* **What needs to be done**
Find the string "SundayMondayTuesdayWednesdayThursdayFrid" in the entries and copy each line that has it.

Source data
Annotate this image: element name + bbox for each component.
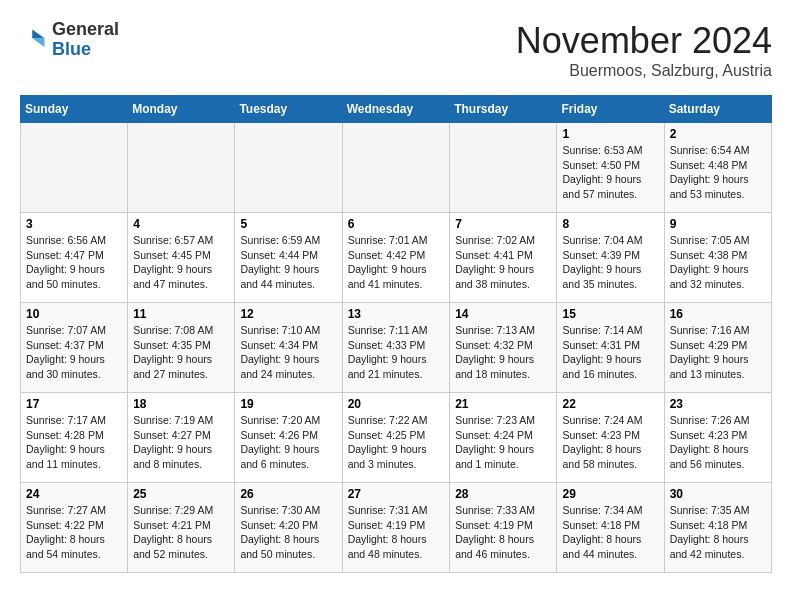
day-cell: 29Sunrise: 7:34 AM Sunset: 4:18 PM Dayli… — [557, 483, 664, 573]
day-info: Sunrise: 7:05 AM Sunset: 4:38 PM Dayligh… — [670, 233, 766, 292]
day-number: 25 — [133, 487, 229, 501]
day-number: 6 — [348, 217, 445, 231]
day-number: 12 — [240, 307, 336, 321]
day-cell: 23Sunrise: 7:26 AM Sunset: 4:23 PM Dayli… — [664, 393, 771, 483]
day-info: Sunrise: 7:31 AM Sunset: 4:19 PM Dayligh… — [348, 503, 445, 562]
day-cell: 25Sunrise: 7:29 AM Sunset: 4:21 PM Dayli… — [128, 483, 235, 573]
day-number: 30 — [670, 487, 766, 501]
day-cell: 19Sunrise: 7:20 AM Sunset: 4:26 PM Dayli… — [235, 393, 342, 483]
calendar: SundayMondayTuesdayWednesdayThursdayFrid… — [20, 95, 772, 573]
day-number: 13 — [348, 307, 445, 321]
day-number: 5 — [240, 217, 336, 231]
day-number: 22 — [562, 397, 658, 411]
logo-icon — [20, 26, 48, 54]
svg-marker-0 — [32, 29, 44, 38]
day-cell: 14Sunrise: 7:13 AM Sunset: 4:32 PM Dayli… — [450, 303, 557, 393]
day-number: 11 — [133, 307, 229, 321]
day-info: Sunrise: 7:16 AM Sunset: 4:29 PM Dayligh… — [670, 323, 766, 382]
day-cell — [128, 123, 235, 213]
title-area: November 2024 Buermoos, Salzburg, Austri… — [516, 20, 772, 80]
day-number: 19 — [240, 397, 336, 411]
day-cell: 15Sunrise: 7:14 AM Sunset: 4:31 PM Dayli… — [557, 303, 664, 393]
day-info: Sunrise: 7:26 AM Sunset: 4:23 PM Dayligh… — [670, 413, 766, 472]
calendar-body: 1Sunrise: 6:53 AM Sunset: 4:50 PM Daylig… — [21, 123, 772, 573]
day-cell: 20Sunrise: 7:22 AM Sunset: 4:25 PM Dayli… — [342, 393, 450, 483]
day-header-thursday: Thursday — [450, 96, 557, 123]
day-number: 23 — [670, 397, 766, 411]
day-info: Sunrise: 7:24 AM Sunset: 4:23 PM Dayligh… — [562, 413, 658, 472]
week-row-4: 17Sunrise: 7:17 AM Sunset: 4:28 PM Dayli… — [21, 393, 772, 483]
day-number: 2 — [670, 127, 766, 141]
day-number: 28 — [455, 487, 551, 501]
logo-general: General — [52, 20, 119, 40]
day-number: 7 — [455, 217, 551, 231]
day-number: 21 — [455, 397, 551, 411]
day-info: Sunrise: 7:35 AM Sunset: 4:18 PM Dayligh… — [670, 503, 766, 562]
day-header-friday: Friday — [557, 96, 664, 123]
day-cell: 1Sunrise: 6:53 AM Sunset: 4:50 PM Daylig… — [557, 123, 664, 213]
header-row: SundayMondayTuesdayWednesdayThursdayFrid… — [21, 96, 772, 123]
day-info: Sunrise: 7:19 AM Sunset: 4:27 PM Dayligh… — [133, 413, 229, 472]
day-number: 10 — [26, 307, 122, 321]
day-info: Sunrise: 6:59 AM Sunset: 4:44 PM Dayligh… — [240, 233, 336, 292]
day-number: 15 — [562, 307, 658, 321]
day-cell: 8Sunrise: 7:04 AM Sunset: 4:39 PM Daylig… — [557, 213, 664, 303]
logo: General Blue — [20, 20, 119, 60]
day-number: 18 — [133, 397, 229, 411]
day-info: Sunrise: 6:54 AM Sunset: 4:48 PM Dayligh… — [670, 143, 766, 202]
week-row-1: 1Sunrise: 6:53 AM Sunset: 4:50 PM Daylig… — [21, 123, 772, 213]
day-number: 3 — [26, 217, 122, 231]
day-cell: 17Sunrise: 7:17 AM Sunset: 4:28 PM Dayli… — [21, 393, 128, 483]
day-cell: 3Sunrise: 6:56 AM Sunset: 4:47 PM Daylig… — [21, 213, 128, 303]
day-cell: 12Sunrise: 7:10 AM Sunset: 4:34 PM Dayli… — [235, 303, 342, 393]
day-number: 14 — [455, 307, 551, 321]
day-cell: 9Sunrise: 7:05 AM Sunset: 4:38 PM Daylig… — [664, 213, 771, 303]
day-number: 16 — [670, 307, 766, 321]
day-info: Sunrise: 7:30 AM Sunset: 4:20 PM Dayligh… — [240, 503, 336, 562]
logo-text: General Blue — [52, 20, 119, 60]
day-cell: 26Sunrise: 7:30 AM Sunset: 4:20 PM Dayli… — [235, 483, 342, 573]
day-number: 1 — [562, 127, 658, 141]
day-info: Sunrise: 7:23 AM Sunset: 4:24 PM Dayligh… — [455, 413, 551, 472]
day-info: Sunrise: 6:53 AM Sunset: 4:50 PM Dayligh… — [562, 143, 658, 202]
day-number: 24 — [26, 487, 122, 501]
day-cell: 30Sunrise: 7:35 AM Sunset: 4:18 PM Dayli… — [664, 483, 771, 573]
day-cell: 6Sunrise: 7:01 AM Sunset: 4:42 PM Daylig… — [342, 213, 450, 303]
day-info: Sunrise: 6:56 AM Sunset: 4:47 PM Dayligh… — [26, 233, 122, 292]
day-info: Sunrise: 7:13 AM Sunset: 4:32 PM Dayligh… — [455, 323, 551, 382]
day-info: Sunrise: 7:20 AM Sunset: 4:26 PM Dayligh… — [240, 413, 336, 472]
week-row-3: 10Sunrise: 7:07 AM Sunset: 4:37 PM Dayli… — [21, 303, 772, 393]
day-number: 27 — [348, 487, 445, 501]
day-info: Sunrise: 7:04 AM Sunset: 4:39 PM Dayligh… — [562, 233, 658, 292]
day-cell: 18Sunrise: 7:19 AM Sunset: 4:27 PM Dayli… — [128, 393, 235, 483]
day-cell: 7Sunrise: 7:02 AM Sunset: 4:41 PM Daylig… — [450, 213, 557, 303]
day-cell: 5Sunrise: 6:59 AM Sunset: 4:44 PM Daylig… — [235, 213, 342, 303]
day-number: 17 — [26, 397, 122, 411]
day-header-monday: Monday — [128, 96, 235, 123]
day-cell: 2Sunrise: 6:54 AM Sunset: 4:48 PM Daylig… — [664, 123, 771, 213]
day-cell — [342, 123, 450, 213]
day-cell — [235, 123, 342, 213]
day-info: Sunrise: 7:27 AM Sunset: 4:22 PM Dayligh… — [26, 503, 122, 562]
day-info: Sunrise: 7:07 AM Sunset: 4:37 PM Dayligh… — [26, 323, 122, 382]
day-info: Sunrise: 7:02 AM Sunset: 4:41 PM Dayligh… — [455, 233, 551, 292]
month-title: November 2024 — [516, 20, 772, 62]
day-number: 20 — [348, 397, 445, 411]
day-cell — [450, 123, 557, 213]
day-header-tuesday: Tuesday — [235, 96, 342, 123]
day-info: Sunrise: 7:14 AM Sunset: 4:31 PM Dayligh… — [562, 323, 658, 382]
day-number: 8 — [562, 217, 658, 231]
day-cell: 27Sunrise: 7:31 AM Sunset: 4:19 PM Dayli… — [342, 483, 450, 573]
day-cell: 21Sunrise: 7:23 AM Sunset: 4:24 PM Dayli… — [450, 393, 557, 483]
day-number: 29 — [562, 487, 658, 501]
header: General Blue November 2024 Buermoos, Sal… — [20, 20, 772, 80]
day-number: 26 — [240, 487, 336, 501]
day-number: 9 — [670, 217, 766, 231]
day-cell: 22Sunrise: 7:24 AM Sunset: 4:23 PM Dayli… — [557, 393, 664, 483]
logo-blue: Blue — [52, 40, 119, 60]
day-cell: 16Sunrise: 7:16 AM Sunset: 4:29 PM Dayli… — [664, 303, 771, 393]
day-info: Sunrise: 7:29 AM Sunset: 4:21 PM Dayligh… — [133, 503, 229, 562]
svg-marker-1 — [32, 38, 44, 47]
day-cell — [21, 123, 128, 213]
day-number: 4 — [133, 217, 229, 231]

* **Exercise response**
calendar: SundayMondayTuesdayWednesdayThursdayFrid… — [20, 95, 772, 573]
header-row: SundayMondayTuesdayWednesdayThursdayFrid… — [21, 96, 772, 123]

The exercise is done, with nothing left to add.